If there ever was a data science version of William Shakespeare, his words would be somewhat in the following lines:
Some correlations seem spurious and illogical in the beginning, but further analysis can reveal some useful patterns and insights. Like the revelations of famous diaper & beer sales correlation. It may seem like an opportunity to quote “The Great Shake” here by saying “All that glisters is not gold” (yup glisters and not glitters). But one would put him in an awkward position because on further investigation it was found that new dads buying beer when they come shopping for diapers was the reason behind this true case of correlation.
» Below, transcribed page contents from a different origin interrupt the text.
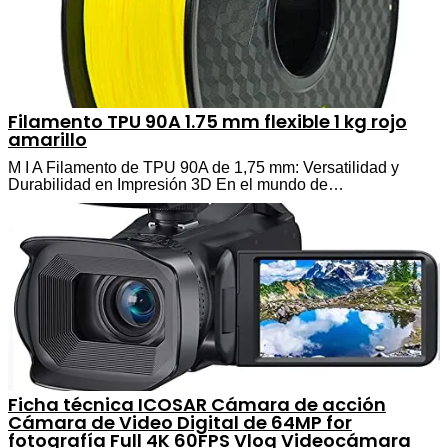
Filamento TPU 90A 1.75 mm flexible 1 kg rojo
amarillo
M I A Filamento de TPU 90A de 1,75 mm: Versatilidad y
Durabilidad en Impresión 3D En el mundo de…
Ficha técnica ICOSAR Cámara de acción
Cámara de Video Digital de 64MP for
fotografía Full 4K 60FPS Vlog Videocámara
Investigating seemingly unrelated and repeatedly co-occurring events might end up revealing behavioral patterns which can be basis for valid assumptions in the model.
We found another interesting correlation – customers who had been in lapse status in the recent past were less likely to have a death claim on their new policy in the near future. While this may seem like an illogical correlation, some thought does provide a justification. If a customer has reason to believe there will be a claim soon (perhaps due to illness or even an intent to defraud), he will keep his existing policy in-force and active, even while he applies for additional policies. Therefore a correct way of getting William to participate here would be “Our doubts are traitors and make us lose the good we oft might win by fearing to attempt.”
Our motto to this is, “When you see a correlation, investigate and if you have a doubt on a correlation; investigate more.”
One thing is clear: correlation is an important measure; as opined by a few of my colleagues. Also, it is not an existential crisis but a preferential one when we say, “To correlate or not to correlate.” Having attempted to answer this query of Data Science Willy we shall next answer, “What is in an algorithm?”